DATA RECORDS:
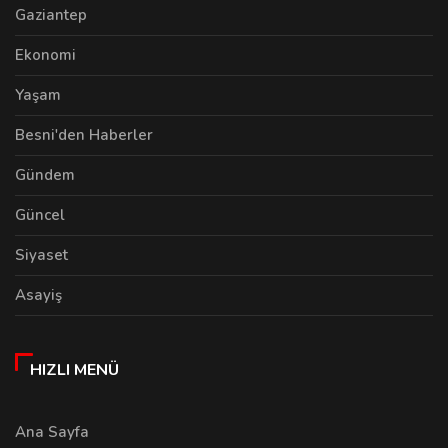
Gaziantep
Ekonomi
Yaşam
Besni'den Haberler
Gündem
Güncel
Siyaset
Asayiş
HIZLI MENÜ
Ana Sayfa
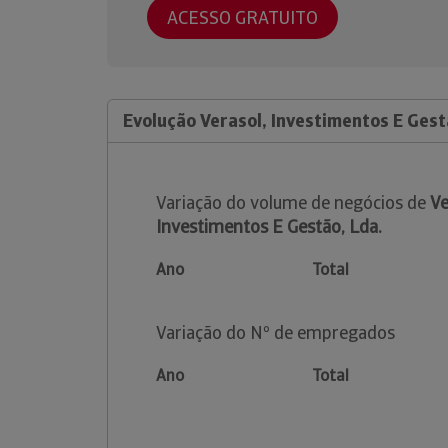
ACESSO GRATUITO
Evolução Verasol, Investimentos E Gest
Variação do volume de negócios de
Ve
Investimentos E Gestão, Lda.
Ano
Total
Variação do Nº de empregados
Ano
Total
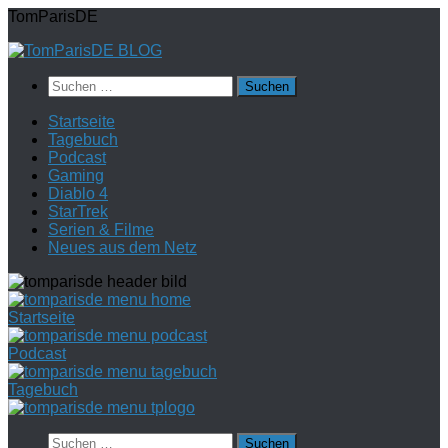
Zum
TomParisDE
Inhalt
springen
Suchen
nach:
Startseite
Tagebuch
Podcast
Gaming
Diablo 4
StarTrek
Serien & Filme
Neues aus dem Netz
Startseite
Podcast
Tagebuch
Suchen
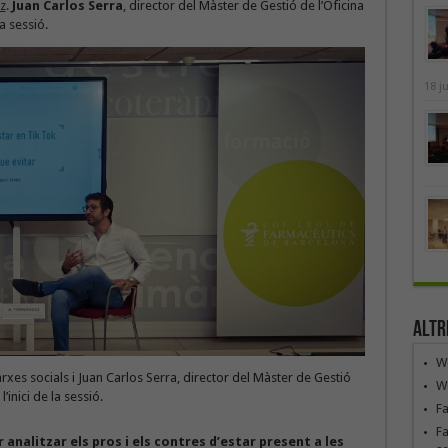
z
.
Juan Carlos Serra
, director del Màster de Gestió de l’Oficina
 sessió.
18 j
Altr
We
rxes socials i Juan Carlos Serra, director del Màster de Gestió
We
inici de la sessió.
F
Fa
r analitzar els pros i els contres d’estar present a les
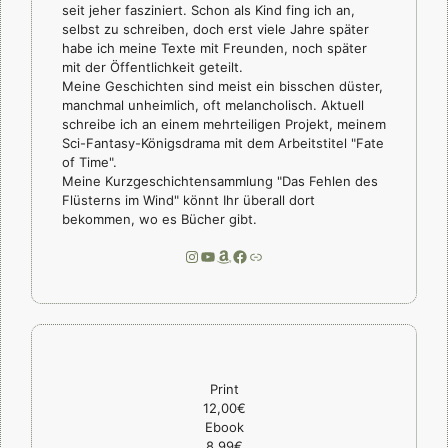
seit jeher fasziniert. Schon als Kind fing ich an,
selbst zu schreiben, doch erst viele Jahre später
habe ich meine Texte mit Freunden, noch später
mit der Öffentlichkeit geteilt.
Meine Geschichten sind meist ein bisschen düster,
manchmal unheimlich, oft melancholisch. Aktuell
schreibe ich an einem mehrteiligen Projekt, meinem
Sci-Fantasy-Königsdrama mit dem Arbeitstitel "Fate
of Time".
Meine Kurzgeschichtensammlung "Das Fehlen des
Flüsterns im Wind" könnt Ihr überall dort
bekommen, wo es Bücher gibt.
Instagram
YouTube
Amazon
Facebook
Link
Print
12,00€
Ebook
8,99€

EXERCISE: Could you set down the data exactly as given, minus its pictures?

THE COMPLETED TASK:
Gaziantep
Ekonomi
Yaşam
Besni'den Haberler
Gündem
Güncel
Siyaset
Asayiş
HIZLI MENÜ
Ana Sayfa
ACESSO GRATUITO
Evolução Verasol, Investimentos E Gest
Variação do volume de negócios de
Ve
Investimentos E Gestão, Lda.
Ano
Total
Variação do Nº de empregados
Ano
Total
Zum
TomParisDE
Inhalt
springen
Suchen
nach:
Startseite
Tagebuch
Podcast
Gaming
Diablo 4
StarTrek
Serien & Filme
Neues aus dem Netz
Startseite
Podcast
Tagebuch
Suchen
z
.
Juan Carlos Serra
, director del Màster de Gestió de l’Oficina
 sessió.
18 j
Altr
We
rxes socials i Juan Carlos Serra, director del Màster de Gestió
We
inici de la sessió.
F
Fa
r analitzar els pros i els contres d’estar present a les
seit jeher fasziniert. Schon als Kind fing ich an,
selbst zu schreiben, doch erst viele Jahre später
habe ich meine Texte mit Freunden, noch später
mit der Öffentlichkeit geteilt.
Meine Geschichten sind meist ein bisschen düster,
manchmal unheimlich, oft melancholisch. Aktuell
schreibe ich an einem mehrteiligen Projekt, meinem
Sci-Fantasy-Königsdrama mit dem Arbeitstitel "Fate
of Time".
Meine Kurzgeschichtensammlung "Das Fehlen des
Flüsterns im Wind" könnt Ihr überall dort
bekommen, wo es Bücher gibt.
Instagram
YouTube
Amazon
Facebook
Link
Print
12,00€
Ebook
8,99€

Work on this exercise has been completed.